The Sun — If you were hoping that this winter’s freezing temperatures had sent the hated stink bugs packing, you are out of luck. Turns out, they have the good sense to come in from the cold. “I would be nice to think that winter killed them,” said Stanton Gill of the University of Maryland Extension, where he specializes in integrated pest management. “But I doubt it. They are good at finding places to hunker down.” While one researcher recently found that nearly 98 percent of brown marmorated stink bugs died in the cold outside his lab, other experts expect to find no more than a 50 percent death rate over the winter. That is more than the normal 25 percent rate, but it won’t rid the Mid-Atlantic of these annoying and destructive pests. They most likely snoozed through winter in warm spaces — like inside your house.

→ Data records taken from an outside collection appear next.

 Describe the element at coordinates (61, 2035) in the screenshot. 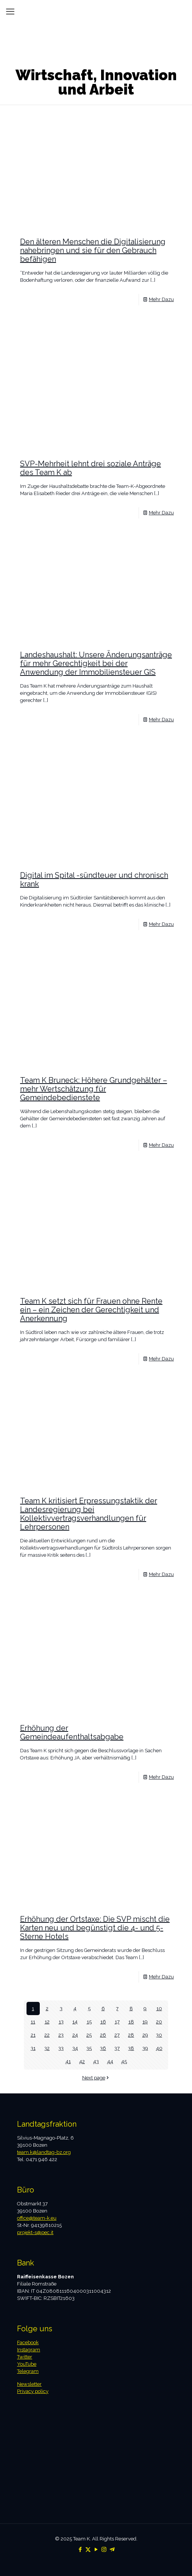

I see `23` at that location.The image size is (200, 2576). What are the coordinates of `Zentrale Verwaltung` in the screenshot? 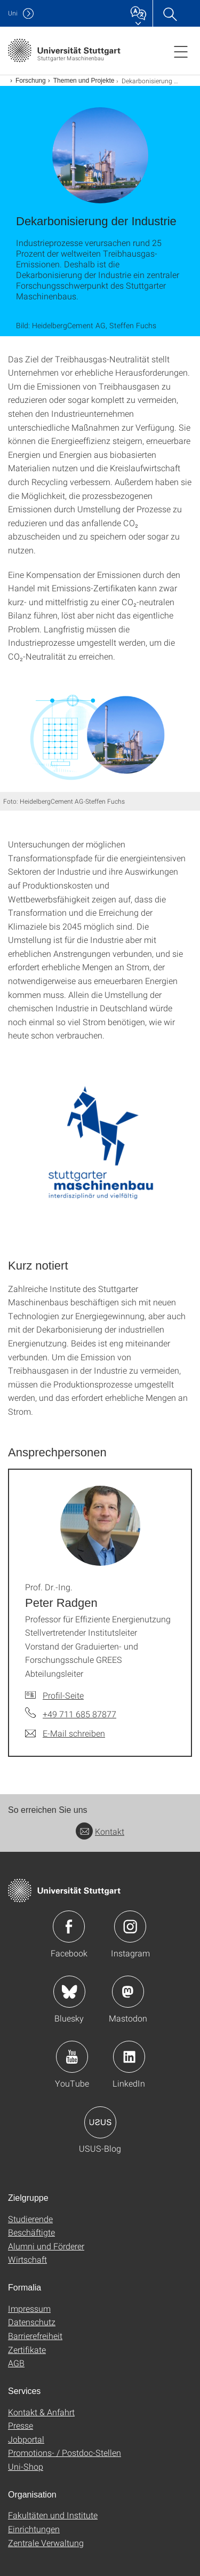 It's located at (46, 2542).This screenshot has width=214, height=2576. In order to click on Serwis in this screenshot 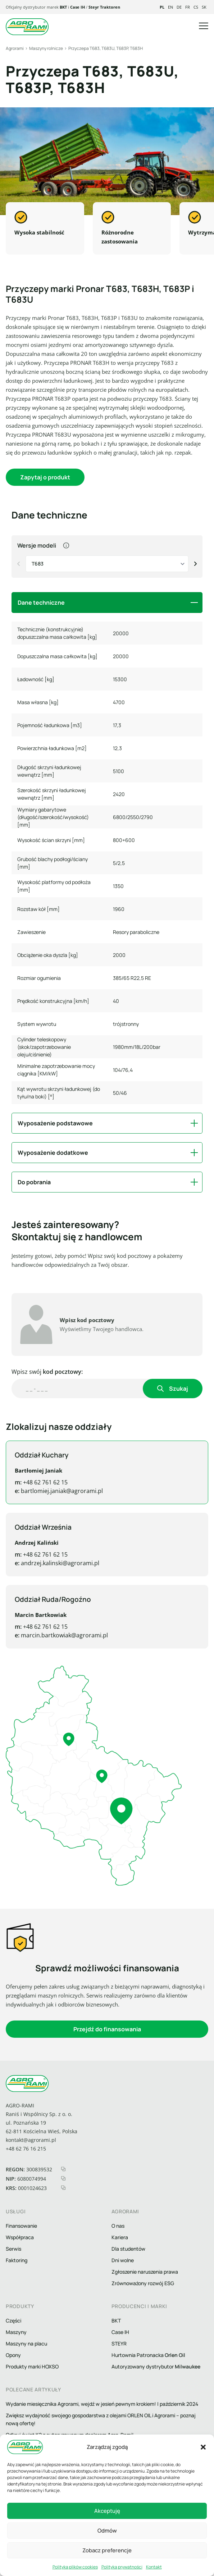, I will do `click(13, 2248)`.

What the hell was all this for? I’ve been shivering my dick off in single digit temperatures for weeks and I come to find it was all for nothing. There’s 3 things that are absolutely miserable about this area: Traffic, speed cameras, and fucking stinkbugs, in no particular order. The devil’s trinity of the DMV. And here I thought the man upstairs was doing us a huge favor putting us through another Ice Age. Spent hours of my winter shoveling snow with a big shit-eating grin on my face thinking that it’d all pay off, that I wouldn’t have to waste hundreds of my happy tissues flushing those fuckers down the toilet. No such luck.
So here’s what I propose. It’s colder than a witch’s tit today, and it’s windy as fuck. Abysmal stuff. I say we all just get up from our cubes, pack up our weekend best, and drive south until the map turns blue. An adult spring break if you will. And while we get hampstered and pass out on the warm, sunny beaches of Florida, Obama can drop an atomic bug bomb on the entire Mid-Atlantic. Kill off them bastards once and for all. Boom, two birds, one stone. Ain’t no party like a fumigation party because a fumigation party don’t stop.